**TRY IT**
All entries should be printed precisely as written.

START ENTRIES SHOWN

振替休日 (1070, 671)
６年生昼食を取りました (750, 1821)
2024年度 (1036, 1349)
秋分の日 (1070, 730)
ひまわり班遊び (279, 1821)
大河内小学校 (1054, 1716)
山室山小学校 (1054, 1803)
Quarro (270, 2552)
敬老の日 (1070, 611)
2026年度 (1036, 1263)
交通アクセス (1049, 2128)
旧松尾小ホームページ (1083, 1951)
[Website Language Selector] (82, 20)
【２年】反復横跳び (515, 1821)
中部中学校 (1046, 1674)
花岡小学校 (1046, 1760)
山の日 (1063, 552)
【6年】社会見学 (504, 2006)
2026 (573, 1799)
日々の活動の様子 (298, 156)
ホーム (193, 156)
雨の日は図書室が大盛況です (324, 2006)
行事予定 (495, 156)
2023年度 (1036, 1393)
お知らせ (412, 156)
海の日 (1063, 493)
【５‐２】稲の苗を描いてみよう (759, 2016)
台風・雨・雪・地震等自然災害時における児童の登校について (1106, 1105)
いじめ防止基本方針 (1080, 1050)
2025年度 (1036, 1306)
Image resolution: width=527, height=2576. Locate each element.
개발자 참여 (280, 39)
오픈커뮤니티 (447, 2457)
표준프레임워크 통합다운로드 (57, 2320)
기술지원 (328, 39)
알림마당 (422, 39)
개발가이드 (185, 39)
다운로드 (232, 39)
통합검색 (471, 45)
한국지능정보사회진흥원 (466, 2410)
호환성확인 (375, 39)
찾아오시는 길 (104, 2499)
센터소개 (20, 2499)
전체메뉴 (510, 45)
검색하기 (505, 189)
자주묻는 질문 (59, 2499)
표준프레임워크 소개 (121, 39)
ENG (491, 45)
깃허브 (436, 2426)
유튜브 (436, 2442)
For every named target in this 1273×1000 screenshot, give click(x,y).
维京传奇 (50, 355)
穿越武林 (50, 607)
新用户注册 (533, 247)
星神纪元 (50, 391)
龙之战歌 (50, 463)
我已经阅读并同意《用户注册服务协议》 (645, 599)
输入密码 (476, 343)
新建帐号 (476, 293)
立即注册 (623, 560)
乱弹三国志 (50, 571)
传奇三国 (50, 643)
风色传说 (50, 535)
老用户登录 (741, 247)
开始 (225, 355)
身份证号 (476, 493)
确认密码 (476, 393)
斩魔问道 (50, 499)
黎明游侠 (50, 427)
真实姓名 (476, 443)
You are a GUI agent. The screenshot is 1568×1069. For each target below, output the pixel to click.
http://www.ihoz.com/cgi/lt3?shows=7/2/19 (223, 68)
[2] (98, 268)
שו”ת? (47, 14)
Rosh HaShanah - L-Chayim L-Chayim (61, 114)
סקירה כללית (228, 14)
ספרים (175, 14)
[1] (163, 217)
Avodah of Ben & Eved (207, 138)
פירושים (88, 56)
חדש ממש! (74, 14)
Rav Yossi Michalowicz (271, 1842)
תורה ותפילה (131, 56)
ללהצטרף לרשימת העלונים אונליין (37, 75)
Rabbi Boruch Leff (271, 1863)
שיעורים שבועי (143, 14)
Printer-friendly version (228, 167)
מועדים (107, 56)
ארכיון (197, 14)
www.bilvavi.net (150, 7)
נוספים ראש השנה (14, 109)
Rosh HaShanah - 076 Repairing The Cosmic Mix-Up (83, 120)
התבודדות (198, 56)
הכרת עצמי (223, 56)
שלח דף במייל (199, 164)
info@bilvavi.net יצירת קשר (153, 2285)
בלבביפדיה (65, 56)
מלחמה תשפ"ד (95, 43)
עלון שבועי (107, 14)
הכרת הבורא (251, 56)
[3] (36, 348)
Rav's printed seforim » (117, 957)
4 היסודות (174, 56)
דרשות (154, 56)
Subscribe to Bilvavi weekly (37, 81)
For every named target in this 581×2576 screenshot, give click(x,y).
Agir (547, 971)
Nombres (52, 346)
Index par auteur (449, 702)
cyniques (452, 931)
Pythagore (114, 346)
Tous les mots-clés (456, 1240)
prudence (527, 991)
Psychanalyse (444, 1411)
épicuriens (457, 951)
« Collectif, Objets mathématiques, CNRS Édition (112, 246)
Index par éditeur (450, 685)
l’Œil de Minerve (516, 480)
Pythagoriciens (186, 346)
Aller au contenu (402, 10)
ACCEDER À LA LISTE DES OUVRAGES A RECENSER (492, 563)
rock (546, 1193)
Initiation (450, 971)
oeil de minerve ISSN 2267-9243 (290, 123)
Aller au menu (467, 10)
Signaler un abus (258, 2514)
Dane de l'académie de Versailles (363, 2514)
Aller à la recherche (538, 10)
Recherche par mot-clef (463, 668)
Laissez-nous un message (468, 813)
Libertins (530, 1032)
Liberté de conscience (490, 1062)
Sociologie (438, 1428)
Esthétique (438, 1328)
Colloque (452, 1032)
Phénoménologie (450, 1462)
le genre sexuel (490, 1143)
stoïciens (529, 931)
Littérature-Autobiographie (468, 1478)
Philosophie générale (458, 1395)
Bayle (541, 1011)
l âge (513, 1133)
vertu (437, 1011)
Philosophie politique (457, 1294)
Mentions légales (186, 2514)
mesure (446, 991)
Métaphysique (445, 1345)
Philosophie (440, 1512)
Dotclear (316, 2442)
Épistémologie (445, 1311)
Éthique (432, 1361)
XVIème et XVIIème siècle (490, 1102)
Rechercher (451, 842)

END ENTRIES SHOWN

**SOLUTION**
振替休日 (1070, 671)
６年生昼食を取りました (750, 1821)
2024年度 (1036, 1349)
秋分の日 (1070, 730)
ひまわり班遊び (279, 1821)
大河内小学校 (1054, 1716)
山室山小学校 (1054, 1803)
Quarro (270, 2552)
敬老の日 (1070, 611)
2026年度 (1036, 1263)
交通アクセス (1049, 2128)
旧松尾小ホームページ (1083, 1951)
[Website Language Selector] (82, 20)
【２年】反復横跳び (515, 1821)
中部中学校 (1046, 1674)
花岡小学校 (1046, 1760)
山の日 (1063, 552)
【6年】社会見学 (504, 2006)
2026 (573, 1799)
日々の活動の様子 (298, 156)
ホーム (193, 156)
雨の日は図書室が大盛況です (324, 2006)
行事予定 (495, 156)
2023年度 (1036, 1393)
お知らせ (412, 156)
海の日 (1063, 493)
【５‐２】稲の苗を描いてみよう (759, 2016)
台風・雨・雪・地震等自然災害時における児童の登校について (1106, 1105)
いじめ防止基本方針 (1080, 1050)
2025年度 (1036, 1306)
Image resolution: width=527, height=2576. Locate each element.
개발자 참여 (280, 39)
오픈커뮤니티 (447, 2457)
표준프레임워크 통합다운로드 (57, 2320)
기술지원 (328, 39)
알림마당 (422, 39)
개발가이드 (185, 39)
다운로드 (232, 39)
통합검색 (471, 45)
한국지능정보사회진흥원 (466, 2410)
호환성확인 (375, 39)
찾아오시는 길 (104, 2499)
센터소개 (20, 2499)
전체메뉴 (510, 45)
검색하기 (505, 189)
자주묻는 질문 (59, 2499)
표준프레임워크 소개 (121, 39)
ENG (491, 45)
깃허브 (436, 2426)
유튜브 (436, 2442)
For every named target in this 1273×1000 screenshot, give click(x,y).
维京传奇 (50, 355)
穿越武林 (50, 607)
新用户注册 (533, 247)
星神纪元 (50, 391)
龙之战歌 (50, 463)
我已经阅读并同意《用户注册服务协议》 (645, 599)
输入密码 (476, 343)
新建帐号 (476, 293)
立即注册 (623, 560)
乱弹三国志 (50, 571)
传奇三国 (50, 643)
风色传说 (50, 535)
老用户登录 (741, 247)
开始 (225, 355)
身份证号 (476, 493)
确认密码 (476, 393)
斩魔问道 (50, 499)
黎明游侠 (50, 427)
真实姓名 (476, 443)
You are a GUI agent. The screenshot is 1568×1069. For each target below, output the pixel to click.
http://www.ihoz.com/cgi/lt3?shows=7/2/19 (223, 68)
[2] (98, 268)
שו”ת? (47, 14)
Rosh HaShanah - L-Chayim L-Chayim (61, 114)
סקירה כללית (228, 14)
ספרים (175, 14)
[1] (163, 217)
Avodah of Ben & Eved (207, 138)
פירושים (88, 56)
חדש ממש! (74, 14)
Rav Yossi Michalowicz (271, 1842)
תורה ותפילה (131, 56)
ללהצטרף לרשימת העלונים אונליין (37, 75)
Rabbi Boruch Leff (271, 1863)
שיעורים שבועי (143, 14)
Printer-friendly version (228, 167)
מועדים (107, 56)
ארכיון (197, 14)
www.bilvavi.net (150, 7)
נוספים ראש השנה (14, 109)
Rosh HaShanah - 076 Repairing The Cosmic Mix-Up (83, 120)
התבודדות (198, 56)
הכרת עצמי (223, 56)
שלח דף במייל (199, 164)
info@bilvavi.net יצירת קשר (153, 2285)
בלבביפדיה (65, 56)
מלחמה תשפ"ד (95, 43)
עלון שבועי (107, 14)
הכרת הבורא (251, 56)
[3] (36, 348)
Rav's printed seforim » (117, 957)
4 היסודות (174, 56)
דרשות (154, 56)
Subscribe to Bilvavi weekly (37, 81)
For every named target in this 581×2576 screenshot, give click(x,y).
Agir (547, 971)
Nombres (52, 346)
Index par auteur (449, 702)
cyniques (452, 931)
Pythagore (114, 346)
Tous les mots-clés (456, 1240)
prudence (527, 991)
Psychanalyse (444, 1411)
épicuriens (457, 951)
« Collectif, Objets mathématiques, CNRS Édition (112, 246)
Index par éditeur (450, 685)
l’Œil de Minerve (516, 480)
Pythagoriciens (186, 346)
Aller au contenu (402, 10)
ACCEDER À LA LISTE DES OUVRAGES A RECENSER (492, 563)
rock (546, 1193)
Initiation (450, 971)
oeil de minerve ISSN 2267-9243 (290, 123)
Aller au menu (467, 10)
Signaler un abus (258, 2514)
Dane de l'académie de Versailles (363, 2514)
Aller à la recherche (538, 10)
Recherche par mot-clef (463, 668)
Laissez-nous un message (468, 813)
Libertins (530, 1032)
Liberté de conscience (490, 1062)
Sociologie (438, 1428)
Esthétique (438, 1328)
Colloque (452, 1032)
Phénoménologie (450, 1462)
le genre sexuel (490, 1143)
stoïciens (529, 931)
Littérature-Autobiographie (468, 1478)
Philosophie générale (458, 1395)
Bayle (541, 1011)
l âge (513, 1133)
vertu (437, 1011)
Philosophie politique (457, 1294)
Mentions légales (186, 2514)
mesure (446, 991)
Métaphysique (445, 1345)
Philosophie (440, 1512)
Dotclear (316, 2442)
Épistémologie (445, 1311)
Éthique (432, 1361)
XVIème et XVIIème siècle (490, 1102)
Rechercher (451, 842)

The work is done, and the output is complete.